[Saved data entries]
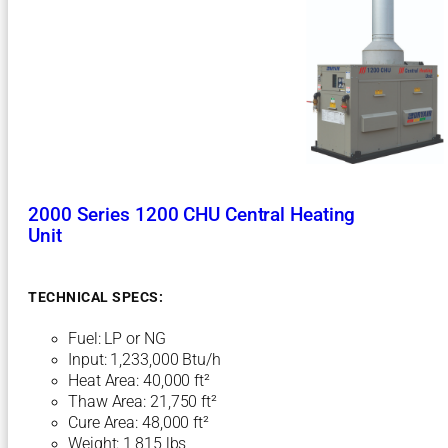
U
C
e
n
t
r
a
l
H
e
a
2000 Series 1200 CHU Central Heating
t
Unit
i
n
g
TECHNICAL SPECS:
U
n
Fuel: LP or NG
i
t
Input: 1,233,000 Btu/h
Heat Area: 40,000 ft²
Thaw Area: 21,750 ft²
Cure Area: 48,000 ft²
Weight: 1,815 lbs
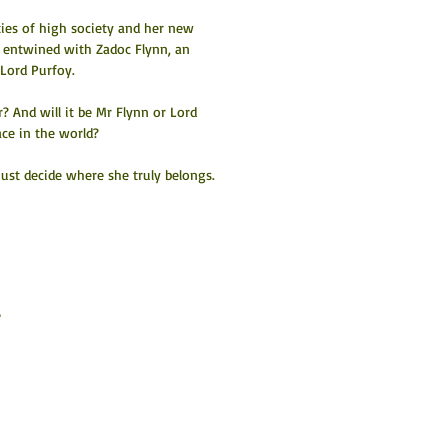
ties of high society and her new 
y entwined with Zadoc Flynn, an 
 Lord Purfoy.
? And will it be Mr Flynn or Lord 
ace in the world?
must decide where she truly belongs.
 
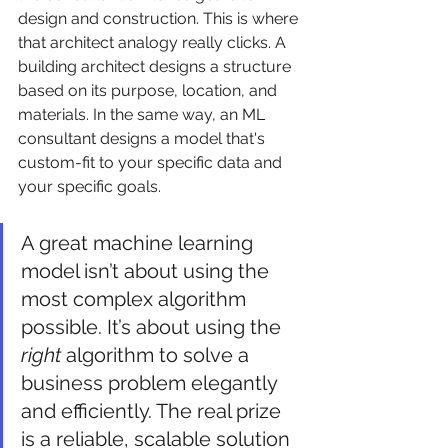
design and construction. This is where 
that architect analogy really clicks. A 
building architect designs a structure 
based on its purpose, location, and 
materials. In the same way, an ML 
consultant designs a model that's 
custom-fit to your specific data and 
your specific goals.
A great machine learning 
model isn’t about using the 
most complex algorithm 
possible. It’s about using the 
right
 algorithm to solve a 
business problem elegantly 
and efficiently. The real prize 
is a reliable, scalable solution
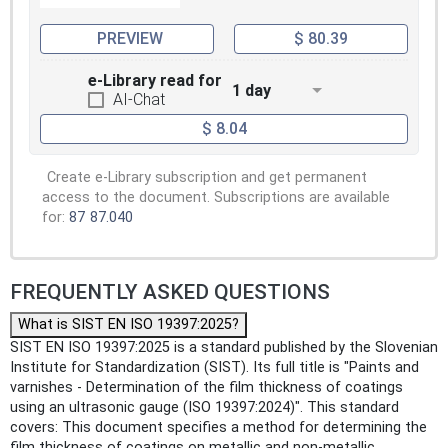
PREVIEW
$ 80.39
e-Library read for
1 day
AI-Chat
$ 8.04
Create e-Library subscription and get permanent
access to the document. Subscriptions are available
for:
87
87.040
FREQUENTLY ASKED QUESTIONS
What is SIST EN ISO 19397:2025?
SIST EN ISO 19397:2025 is a standard published by the Slovenian
Institute for Standardization (SIST). Its full title is "Paints and
varnishes - Determination of the film thickness of coatings
using an ultrasonic gauge (ISO 19397:2024)". This standard
covers: This document specifies a method for determining the
film thickness of coatings on metallic and non-metallic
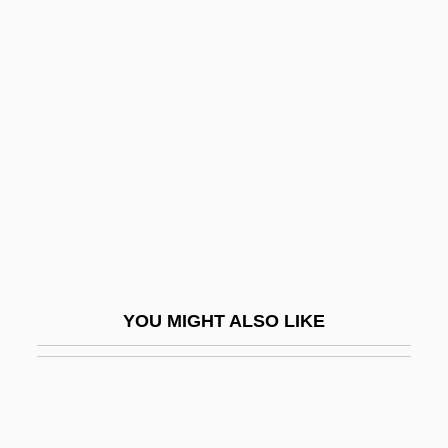
Pulse Repetition Frequency
Pulse Position Modulation
Pulse Oximetry
Pulverize
Pulverizer
Pulvermacher, Oscar
Pulvertaft, (Isobel) Lalage
Pulverulent
Pulvillus
YOU MIGHT ALSO LIKE
Pulvin
Pulvinate
Pulvis
Pulz, Penny (1953–)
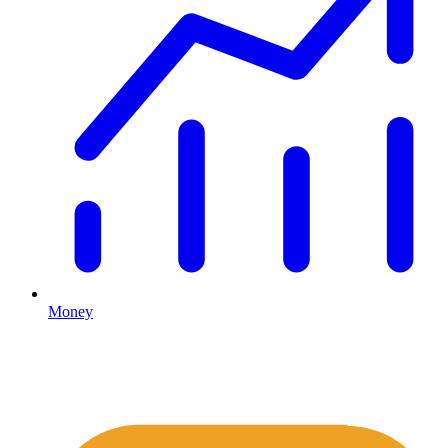
Money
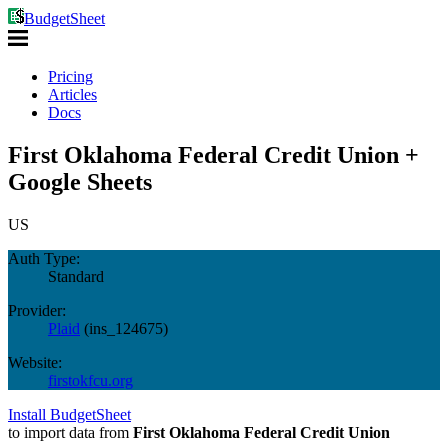
BudgetSheet
Pricing
Articles
Docs
First Oklahoma Federal Credit Union +
Google Sheets
US
Auth Type:
Standard
Provider:
Plaid
(
ins_124675
)
Website:
firstokfcu.org
Install BudgetSheet
to import data from
First Oklahoma Federal Credit Union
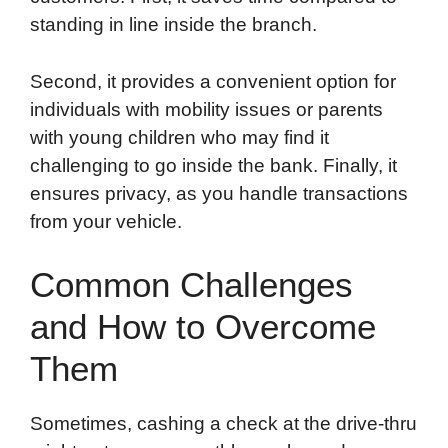
standing in line inside the branch.
Second, it provides a convenient option for
individuals with mobility issues or parents
with young children who may find it
challenging to go inside the bank. Finally, it
ensures privacy, as you handle transactions
from your vehicle.
Common Challenges
and How to Overcome
Them
Sometimes, cashing a check at the drive-thru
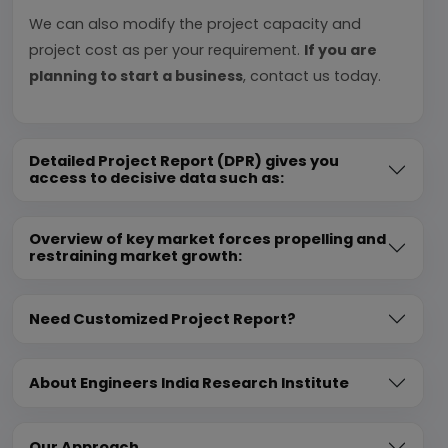
We can also modify the project capacity and
project cost as per your requirement.
If you are
planning to start a business
, contact us today.
Detailed Project Report (DPR) gives you
access to decisive data such as:
Overview of key market forces propelling and
restraining market growth:
Need Customized Project Report?
About Engineers India Research Institute
Our Approach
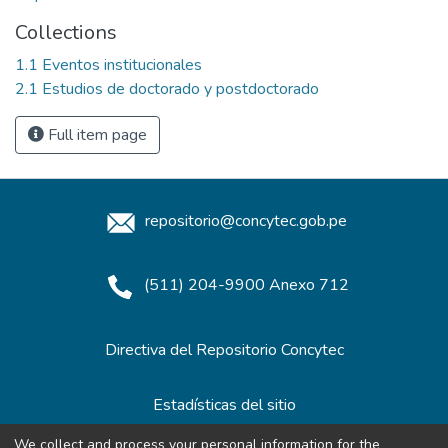
Collections
1.1 Eventos institucionales
2.1 Estudios de doctorado y postdoctorado
Full item page
repositorio@concytec.gob.pe
(511) 204-9900 Anexo 712
Directiva del Repositorio Concytec
Estadísticas del sitio
We collect and process your personal information for the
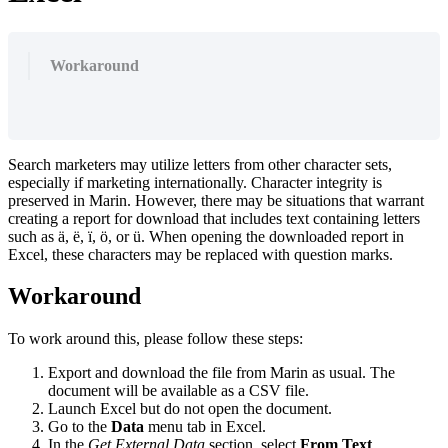
Workaround
Search marketers may utilize letters from other character sets,
especially if marketing internationally. Character integrity is
preserved in Marin. However, there may be situations that warrant
creating a report for download that includes text containing letters
such as ä, ë, ï, ö, or ü. When opening the downloaded report in
Excel, these characters may be replaced with question marks.
Workaround
To work around this, please follow these steps:
Export and download the file from Marin as usual. The
document will be available as a CSV file.
Launch Excel but do not open the document.
Go to the
Data
menu tab in Excel.
In the
Get External Data
section, select
From Text
.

• Your assignment:
With the pictures left aside, set down each entry above exactly as it stands.

• Problem solution:
U
C
e
n
t
r
a
l
H
e
a
2000 Series 1200 CHU Central Heating
t
Unit
i
n
g
TECHNICAL SPECS:
U
n
Fuel: LP or NG
i
t
Input: 1,233,000 Btu/h
Heat Area: 40,000 ft²
Thaw Area: 21,750 ft²
Cure Area: 48,000 ft²
Weight: 1,815 lbs
ties of high society and her new 
y entwined with Zadoc Flynn, an 
 Lord Purfoy.
? And will it be Mr Flynn or Lord 
ace in the world?
must decide where she truly belongs.
 
design and construction. This is where 
that architect analogy really clicks. A 
building architect designs a structure 
based on its purpose, location, and 
materials. In the same way, an ML 
consultant designs a model that's 
custom-fit to your specific data and 
your specific goals.
A great machine learning 
model isn’t about using the 
most complex algorithm 
possible. It’s about using the 
right
 algorithm to solve a 
business problem elegantly 
and efficiently. The real prize 
is a reliable, scalable solution
PREVIEW
$ 80.39
e-Library read for
1 day
AI-Chat
$ 8.04
Create e-Library subscription and get permanent
access to the document. Subscriptions are available
for:
87
87.040
FREQUENTLY ASKED QUESTIONS
What is SIST EN ISO 19397:2025?
SIST EN ISO 19397:2025 is a standard published by the Slovenian
Institute for Standardization (SIST). Its full title is "Paints and
varnishes - Determination of the film thickness of coatings
using an ultrasonic gauge (ISO 19397:2024)". This standard
covers: This document specifies a method for determining the
film thickness of coatings on metallic and non-metallic
Pulse Repetition Frequency
Pulse Position Modulation
Pulse Oximetry
Pulverize
Pulverizer
Pulvermacher, Oscar
Pulvertaft, (Isobel) Lalage
Pulverulent
Pulvillus
YOU MIGHT ALSO LIKE
Pulvin
Pulvinate
Pulvis
Pulz, Penny (1953–)
Money
BudgetSheet
Pricing
Articles
Docs
First Oklahoma Federal Credit Union +
Google Sheets
US
Auth Type:
Standard
Provider:
Plaid
(
ins_124675
)
Website:
firstokfcu.org
Install BudgetSheet
to import data from
First Oklahoma Federal Credit Union
standing in line inside the branch.
Second, it provides a convenient option for
individuals with mobility issues or parents
with young children who may find it
challenging to go inside the bank. Finally, it
ensures privacy, as you handle transactions
from your vehicle.
Common Challenges
and How to Overcome
Them
Sometimes, cashing a check at the drive-thru
We can also modify the project capacity and
project cost as per your requirement.
If you are
planning to start a business
, contact us today.
Detailed Project Report (DPR) gives you
access to decisive data such as:
Overview of key market forces propelling and
restraining market growth:
Need Customized Project Report?
About Engineers India Research Institute
Our Approach
Collections
1.1 Eventos institucionales
2.1 Estudios de doctorado y postdoctorado
Full item page
repositorio@concytec.gob.pe
(511) 204-9900 Anexo 712
Directiva del Repositorio Concytec
Estadísticas del sitio
We collect and process your personal information for the
Workaround
Search marketers may utilize letters from other character sets,
especially if marketing internationally. Character integrity is
preserved in Marin. However, there may be situations that warrant
creating a report for download that includes text containing letters
such as ä, ë, ï, ö, or ü. When opening the downloaded report in
Excel, these characters may be replaced with question marks.
Workaround
To work around this, please follow these steps:
Export and download the file from Marin as usual. The
document will be available as a CSV file.
Launch Excel but do not open the document.
Go to the
Data
menu tab in Excel.
In the
Get External Data
section, select
From Text
.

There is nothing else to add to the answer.